Recorded data
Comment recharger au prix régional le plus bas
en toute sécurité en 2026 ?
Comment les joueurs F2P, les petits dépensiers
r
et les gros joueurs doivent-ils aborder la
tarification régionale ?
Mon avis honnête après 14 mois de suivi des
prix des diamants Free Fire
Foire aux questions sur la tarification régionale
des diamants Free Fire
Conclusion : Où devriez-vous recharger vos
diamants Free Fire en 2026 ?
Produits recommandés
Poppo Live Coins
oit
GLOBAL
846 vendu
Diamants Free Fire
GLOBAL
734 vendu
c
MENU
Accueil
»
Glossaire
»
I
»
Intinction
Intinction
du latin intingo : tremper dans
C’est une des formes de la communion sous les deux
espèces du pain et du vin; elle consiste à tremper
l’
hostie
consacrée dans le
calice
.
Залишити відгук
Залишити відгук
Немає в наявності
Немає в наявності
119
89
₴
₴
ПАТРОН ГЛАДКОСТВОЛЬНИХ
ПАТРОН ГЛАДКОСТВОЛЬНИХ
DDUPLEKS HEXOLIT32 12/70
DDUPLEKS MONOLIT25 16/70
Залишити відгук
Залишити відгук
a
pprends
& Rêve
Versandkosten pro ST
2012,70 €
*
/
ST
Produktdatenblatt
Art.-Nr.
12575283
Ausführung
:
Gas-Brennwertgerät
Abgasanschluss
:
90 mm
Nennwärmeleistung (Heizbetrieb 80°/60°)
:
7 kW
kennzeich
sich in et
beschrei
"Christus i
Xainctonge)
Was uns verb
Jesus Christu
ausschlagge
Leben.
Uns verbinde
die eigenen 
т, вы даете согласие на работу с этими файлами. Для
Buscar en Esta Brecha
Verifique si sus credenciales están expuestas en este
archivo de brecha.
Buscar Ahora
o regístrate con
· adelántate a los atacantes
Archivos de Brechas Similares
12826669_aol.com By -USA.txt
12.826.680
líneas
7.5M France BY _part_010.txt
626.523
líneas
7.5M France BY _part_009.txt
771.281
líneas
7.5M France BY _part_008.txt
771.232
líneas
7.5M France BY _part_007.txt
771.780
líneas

---

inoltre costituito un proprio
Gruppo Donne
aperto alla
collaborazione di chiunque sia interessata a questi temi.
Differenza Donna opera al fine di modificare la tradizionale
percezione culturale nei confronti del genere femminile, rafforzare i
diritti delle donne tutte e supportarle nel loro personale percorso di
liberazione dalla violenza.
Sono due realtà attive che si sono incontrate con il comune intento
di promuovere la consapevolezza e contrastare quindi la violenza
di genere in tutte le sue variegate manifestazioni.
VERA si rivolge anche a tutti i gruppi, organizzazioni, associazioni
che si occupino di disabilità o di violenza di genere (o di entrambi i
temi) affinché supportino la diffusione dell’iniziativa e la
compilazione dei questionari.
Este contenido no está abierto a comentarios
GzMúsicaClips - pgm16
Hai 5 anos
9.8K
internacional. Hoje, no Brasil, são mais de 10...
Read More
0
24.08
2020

-- Description of the task --
Gather each line from the entries above that includes the word "DDUPLEKS".

-- Task response --
DDUPLEKS HEXOLIT32 12/70
DDUPLEKS MONOLIT25 16/70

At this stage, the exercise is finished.